The Low Points: Failures and Challenges (17:45)
The most challenging time for Hélène was the transition from being a postdoc to getting a permanent job. As a postdoc, she had been working very hard for five years in the U.S. and knew that she wanted to get a position back in France. The first time Hélène applied for a position with the CNRS in France, she was not selected. This was really disappointing, but Hélène’s perseverance paid off. The next time she applied, she was successful in getting the job.
A Shining Success! (20:00)
Learning that two of her postdocs were offered great jobs has been very exciting. These were proud moments for Hélène, particularly because she knows how difficult this stage of a young scientist’s career can be. Seeing her postdocs succeed was very rewarding and certainly an occasion worthy of a champagne toast!
Book Recommendations (25:50)
Colline by Jean Giono
Most Treasured Travel (21:36)
As a scientist studying biodiversity, Hélène has had opportunities to visit phenomenal places with rich biodiversity. She remembers jumping alongside kangaroos in the Sandplains in Australia and spending time working in the tropical field station in French Guiana.
Quirky Traditions and Funny Memories (23:50)
Hélène has a lot of fun stories and memories from her time working as a postdoc with Jessica Green. While they were out doing field work in a forest in California, Hélène recalls feeling like she was in an Indiana Jones movie as she slid headfirst down tree trunks collecting samples.
Advice For Us All (28:55)
Always pursue your dreams, value creativity, and follow your instincts.

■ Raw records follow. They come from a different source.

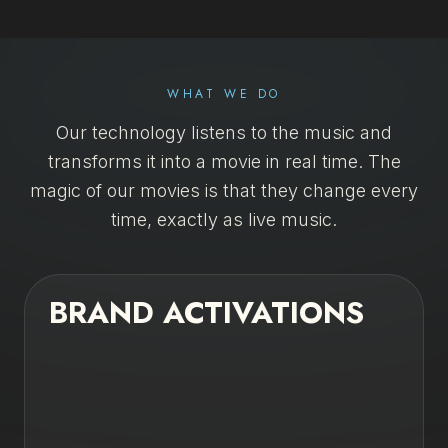
SELEZIONA LINGUA
EN
DE
FR
IT
WHAT WE DO
Our technology listens to the music and
transforms it into a movie in real time. The
magic of our movies is that they change every
time, exactly as live music.
BRAND ACTIVATIONS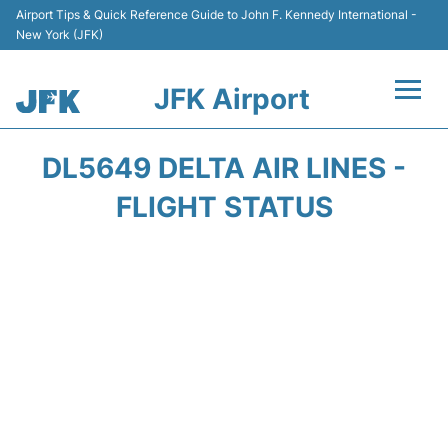
Airport Tips & Quick Reference Guide to John F. Kennedy International -
New York (JFK)
JFK Airport
Flights +
DL5649 DELTA AIR LINES -
Airport Info +
FLIGHT STATUS
Parking
Transport +
Car Rental
Passengers Info +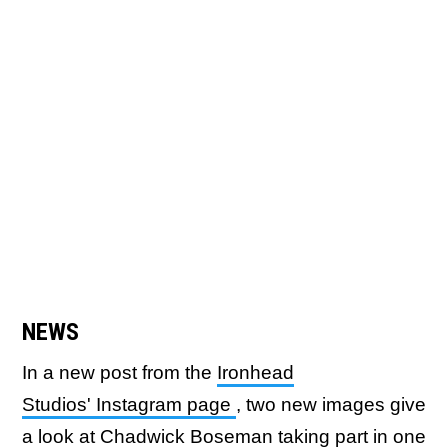
NEWS
In a new post from the
Ironhead
Studios' Instagram page
, two new images give
a look at Chadwick Boseman taking part in one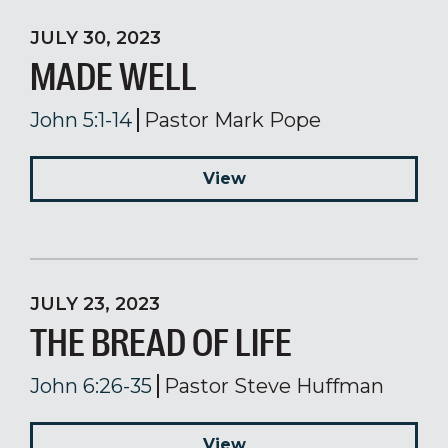
JULY 30, 2023
MADE WELL
John 5:1-14
Pastor Mark Pope
View
JULY 23, 2023
THE BREAD OF LIFE
John 6:26-35
Pastor Steve Huffman
View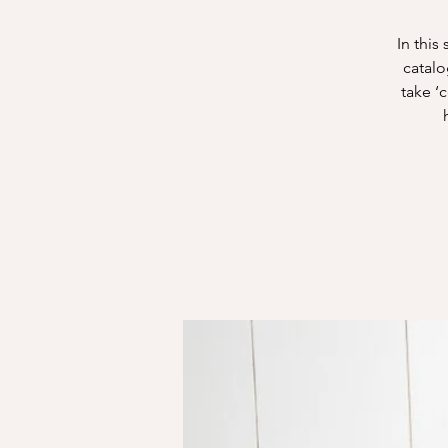
In this
catalo
take ‘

After two years at the Centre for Applied Mathematics at the Ecole Polytechnique, Hélène moved to the Ecole Normale Supérieure where she leads an interdisciplinary team working on biodiversity. Hélène grew up in South of France, in Provence, where she developed adoration for Nature and its diversity. Her current research reflects a combination of her mathematical skills and this fascination for the natural world. Her recent work develops new analytical approaches for understanding biodiversity, focusing on phylogenetic methods. She writes and releases software freely available for anyone to use. Her work has spanned ecological and evolutionary processes including community assembly, broad-scale geographic patterns of diversity, and the process of speciation.